You could see it from the grandstands, plain as day: the moment when Marc Marquez decided he was going to win the race.

Even Marquez himself can't explain how he keeps doing it. (Photo by Pete Hitzeman)

For the first ten laps, we were treated to the unexpected. Valentino Rossi made a rocket start from the second row of the grid ("like Ron Haslam," he would say after the race), delighting the fans by shooting through a gap into second place at the first turn, then carving up the inside of Andrea Dovizioso in turn two. Marquez found himself shuffled back to fourth through the opening section, and did not immediately begin storming back through, as we have so often seen from him.

Rossi continued to lead for the first few laps, drawing on some of that old Rossi Sunday Magic and displaying an aggression and pace that he had not shown through the practice sessions. Dovi made a try for the lead on lap five, and Rossi's counterattack sent them both wide, and Marquez into the lead.

With the way he has performed this year so far, you wouldn't be blamed for thinking the race was over at this point. But the Yamaha boys had other ideas. Rossi briefly found himself in third, but he wasn't through fighting yet, first overtaking his teammate and then exploiting a rare missed apex by Marquez to regain the lead before the end of the lap.

Rossi leads Dovizioso in the early laps. (Photo by Pete Hitzeman)

The lead group settled down for the next few laps, Marquez bracketed by the Movistar Yamahas of Rossi and Jorge Lorenzo. Then Lorenzo broke it all loose, squeezing inside of Marquez in turn one, and lining up his teammate for a move into turn two for the lead. Marquez had other ideas, cramming his Repsol Honda up the inside of both of them for first place, and successfully defending against Lorenzo's thrusts through turns three and four.

And that's when it happened. That's when Marc Marquez decided to win.

He hit the front and immediately put a half second gap on Rossi, then dropped the hammer. Marquez' lap times dropped into the low 1:33s and high 1:32s for most of the rest of the race. Lorenzo got past Rossi on lap 15 and gave chase, but Marquez responded with a blistering octet of laps, all within two tenths of a second. Lorenzo gave everything he had, setting his three fastest times of the race in the final three laps, but there was no catching Marc.

Rossi was pleased with a podium finish, but has mixed feelings heading into Brno. (Photo by Pete Hitzeman)

Marquez' lead in the championship is now an incomprehensible 89 points, which means he could take a vacation until the end of September and still walk into the pits at Aragon with the points lead. He continues to shred every page in the record books, this weekend matching Giacomo Agostini and Mick Doohan for most consecutive wins in a season.

His domination this year would be boring, if it wasn't so astonishing. He's winning in every imaginable fashion, in every conceivable circumstance. Even he doesn't quite understand how his winning streak continues to stay alive.

"I cannot explain," he said after taking his tenth consecutive victory. "Every race, I go to the weekend and I say okay, here maybe is the time to finish second or third.

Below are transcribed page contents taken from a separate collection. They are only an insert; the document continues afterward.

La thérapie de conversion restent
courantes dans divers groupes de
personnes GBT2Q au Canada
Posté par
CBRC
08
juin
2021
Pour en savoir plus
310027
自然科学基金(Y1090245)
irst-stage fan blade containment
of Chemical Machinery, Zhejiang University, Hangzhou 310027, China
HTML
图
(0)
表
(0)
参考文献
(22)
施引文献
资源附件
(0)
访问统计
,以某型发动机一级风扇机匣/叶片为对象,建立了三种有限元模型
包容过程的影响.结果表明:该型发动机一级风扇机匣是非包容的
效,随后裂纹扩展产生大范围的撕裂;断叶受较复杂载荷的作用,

Here will be the time that I struggle. But every race I feel so very strong."

In the post-race press conference, the looks on the faces of the Yamaha men were telling. Lorenzo looked very serious, pleased enough to be nearer to victory than he has been for most of the season, but unsatisfied. Rossi was cheerful, but his fatigue from chasing his younger rivals was apparent whenever the cameras weren't pointed at him.

The light at the end of the tunnel may be growing nearer for both of them. The braking stability that Yamaha has been hunting all season seems to be coming together, Rossi is riding much like himself of old, and Lorenzo is finding his form again. Next up are two tracks, Brno and Silverstone, whose flowing layouts favor the strengths of the Yamaha chassis.

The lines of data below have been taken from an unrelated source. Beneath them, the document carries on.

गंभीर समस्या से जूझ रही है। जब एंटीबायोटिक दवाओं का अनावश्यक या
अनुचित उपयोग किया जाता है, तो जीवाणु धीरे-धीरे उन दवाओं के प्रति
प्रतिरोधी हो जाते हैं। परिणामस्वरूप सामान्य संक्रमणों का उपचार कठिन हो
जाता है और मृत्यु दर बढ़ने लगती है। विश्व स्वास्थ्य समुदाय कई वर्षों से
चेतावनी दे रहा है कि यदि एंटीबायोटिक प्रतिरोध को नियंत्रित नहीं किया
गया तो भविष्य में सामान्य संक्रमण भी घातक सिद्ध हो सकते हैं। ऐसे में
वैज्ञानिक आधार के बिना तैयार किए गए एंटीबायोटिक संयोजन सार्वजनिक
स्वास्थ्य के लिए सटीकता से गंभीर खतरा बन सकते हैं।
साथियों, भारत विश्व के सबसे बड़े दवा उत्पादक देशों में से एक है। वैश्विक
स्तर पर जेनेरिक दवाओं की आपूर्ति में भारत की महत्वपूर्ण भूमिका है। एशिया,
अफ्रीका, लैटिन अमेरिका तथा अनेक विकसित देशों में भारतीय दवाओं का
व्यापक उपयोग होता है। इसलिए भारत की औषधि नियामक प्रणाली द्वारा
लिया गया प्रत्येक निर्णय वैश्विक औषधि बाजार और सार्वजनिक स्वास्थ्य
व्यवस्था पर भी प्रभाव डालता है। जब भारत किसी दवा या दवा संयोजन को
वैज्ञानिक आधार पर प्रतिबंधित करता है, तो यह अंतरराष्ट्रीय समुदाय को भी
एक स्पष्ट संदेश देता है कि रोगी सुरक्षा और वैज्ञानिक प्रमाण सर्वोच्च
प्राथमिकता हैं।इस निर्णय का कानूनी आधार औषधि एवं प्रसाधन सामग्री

Lorenzo was all business, after the race. (Photo by Pete Hitzeman)

There were also further signs of hope for the beleaguered Ducati program, which saw its riders higher on the timesheets through practice and qualifying. Andrea Dovizioso was cheerful in interviews, happy that his team continue to make incremental improvements round by round. This weekend, it was a revised motor which gave better acceleration through the top three gears. This allowed Dovi to qualify on the front row, challenge Rossi for the lead for the first five laps, and hang onto the lead group for several laps thereafter. The Ducati still struggles with tire life, and Dovi predictably faded in the later stages, but it was a net positive on the weekend for Ducati.

The whole circus starts over again in a few days at Brno in the Czech Republic. It seems unlikely at this point that Marquez will make a mistake large enough for the Yamaha men to end his streak, but it's anyone's guess when either Rossi or Lorenzo will find a pace sufficient to steal a victory outright. Until either of those things happen, the world can only stand by in awe of the historic season we are witnessing.